In April 2005, Shell Canada announced an incremental expansion strategy designed to increase minable bitumen production and upgrading capacity through a series of expansion projects. Shell Canada’s first 100,000-barrel-a-day expansion, AOSP (Athabasca Oil Sands Project) Expansion 1, was approved in November 2006 with full start-up expected in 2010.
OSP Expansion 1 will increase production to 255,000 bpd, up from 155,000 bpd at a cost of between C$10-C$12.8 billion (US$8.8-US$11.3 billion)—an increase ranging from 42% to 83% over the company’s 2005 estimate last year of C$7 billion. (Earlier post.)
Beyond AOSP Expansion 1, Shell Canada plans additional oil sands expansions that could potentially increase minable bitumen production to approximately 770,000 barrels a day. This is about 200,000 barrels per day more than previously projected as the top end.
In addition to existing regulatory approvals and expansion plans, Shell Canada’s growth strategy includes Jackpine Mine Expansion and an additional mine, called Pierre River Mine, on the west side of the Athabasca River.
Bitumen upgrading capacity could also potentially be increased to about 700,000 barrels a day through a series of Shell Canada-owned upgrader projects in the Fort Saskatchewan area, east of Edmonton.

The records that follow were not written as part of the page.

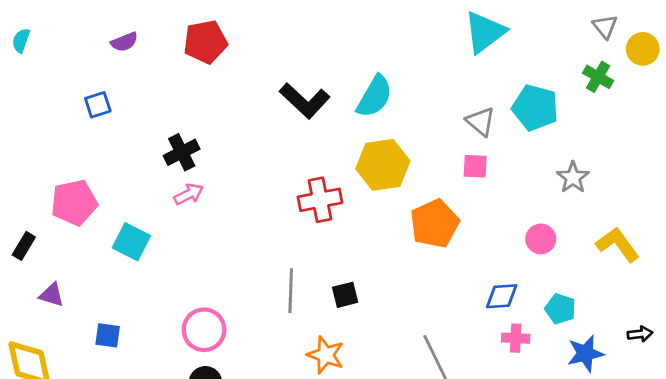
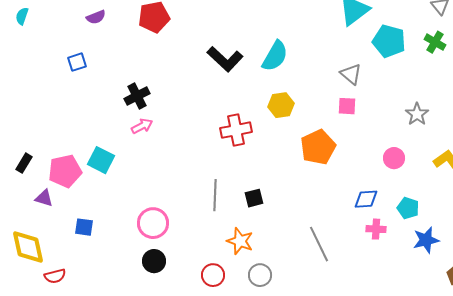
cyan pentagon: (535, 108) -> (389, 41), moved
yellow hexagon: (383, 165) -> (281, 105), size x0.7
pink pentagon: (74, 203) -> (65, 171), moved

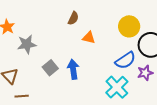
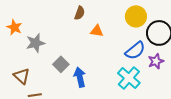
blue arrow: (73, 69) -> (80, 77), moved

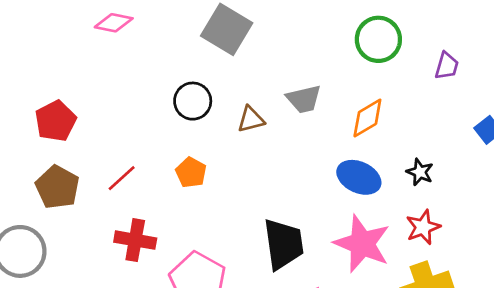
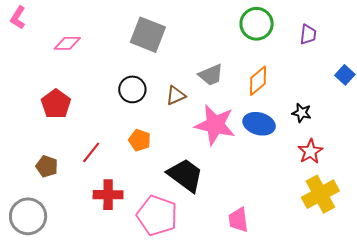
red pentagon: (56, 121) -> (56, 104), moved
brown pentagon: (57, 187) -> (47, 166), size x0.7
black trapezoid: (283, 244) -> (185, 175), moved, turned -36
pink star: (362, 244) -> (215, 125), moved

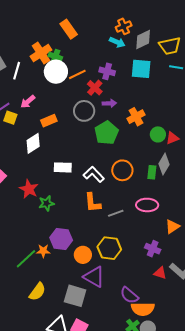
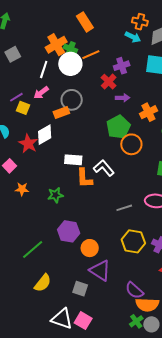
orange cross: (124, 26) -> (140, 22), turned 35
white line: (17, 71) -> (44, 70), moved
purple cross: (107, 71) -> (122, 66), turned -35
orange line: (77, 74) -> (91, 55), moved
gray circle: (84, 111) -> (72, 100), moved
orange circle: (122, 170) -> (131, 144), moved
red star: (29, 189) -> (28, 144), moved
orange L-shape: (93, 203) -> (84, 178), moved
yellow hexagon: (109, 248) -> (133, 241), moved
orange star: (43, 251) -> (22, 189), moved
gray square: (75, 296) -> (80, 289), size x0.7

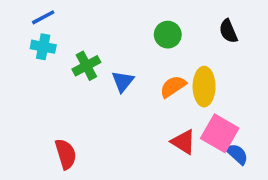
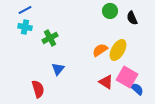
green circle: (168, 35) -> (110, 11), moved
blue triangle: (123, 81) -> (58, 69), moved
yellow ellipse: (204, 87) -> (118, 50), turned 30

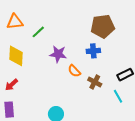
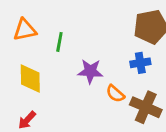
green line: (38, 32) -> (59, 42), turned -32
brown cross: (95, 82) -> (146, 107), size x1.5

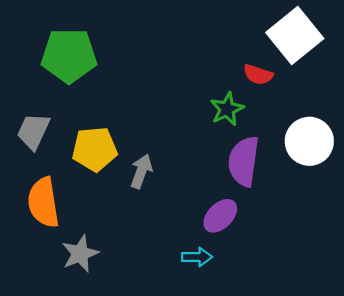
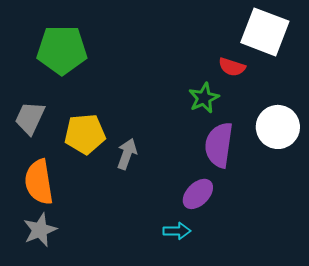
white square: (295, 36) -> (265, 32), turned -30
gray star: (80, 254) -> (40, 230), moved

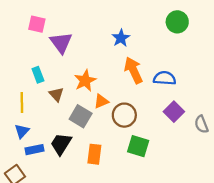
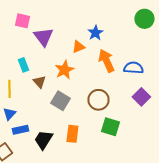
orange triangle: (101, 101) -> (78, 47), moved
black trapezoid: (61, 144) -> (43, 140), moved

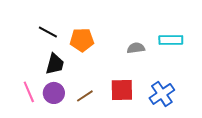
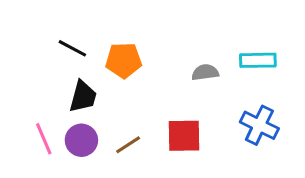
blue cross: (162, 94) -> (259, 125), moved, turned -30

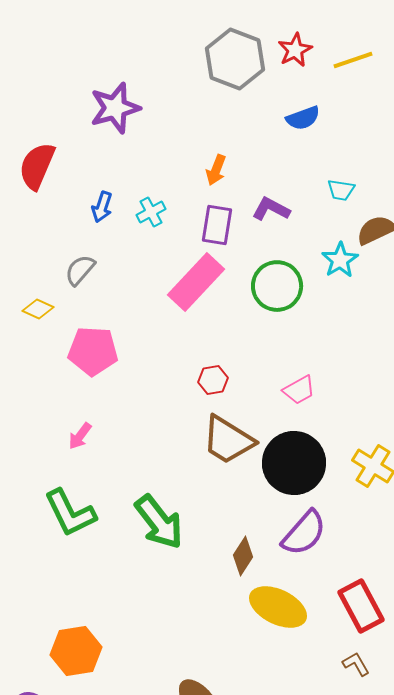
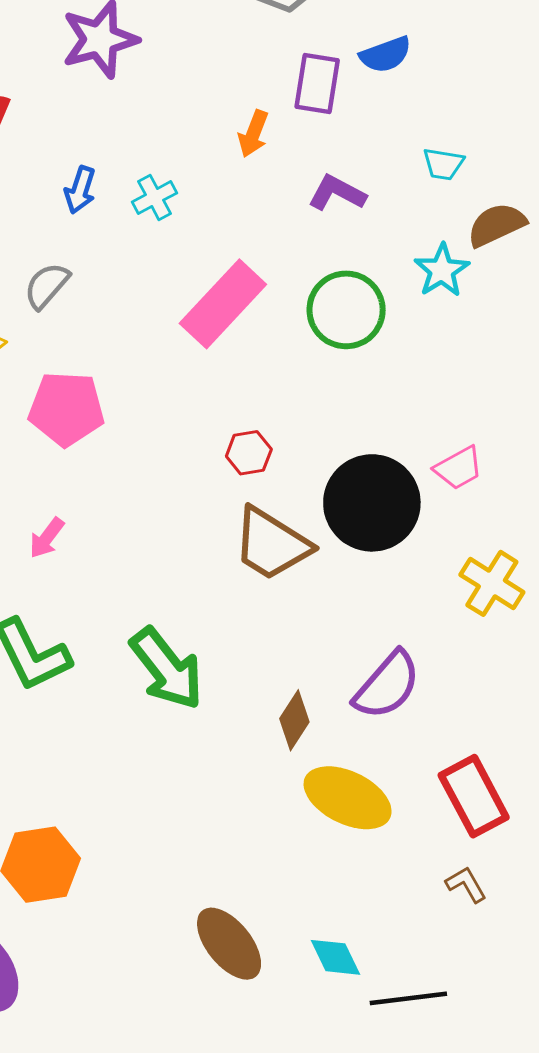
purple rectangle: (217, 225) -> (317, 83), moved
pink trapezoid: (299, 390) -> (459, 468), moved
black circle: (294, 463) -> (372, 503), moved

New upgrading facilities would process Shell Canada’s share of future Athabasca minable bitumen production as well as bitumen from the company’s in situ oil sands developments. As previously announced, heavy oil upgrading and refining options in Ontario are also being considered.
We are issuing these Public Disclosures so that we can start the process of our next phase of oil sands development. Shell Canada has major land holdings in the Athabasca region and we estimate that our minable bitumen resource base could ultimately support 770,000 barrels a day of production. This will provide a secure source of energy and economic benefit for Canadians for decades to come.—Clive Mather, Shell Canada President and CEO
The regulatory review process for the expansion begins with the issuance of the Public Disclosure document. Shell Canada is working to prepare regulatory submissions for this project, and public consultations will be ongoing through 2007 and 2008.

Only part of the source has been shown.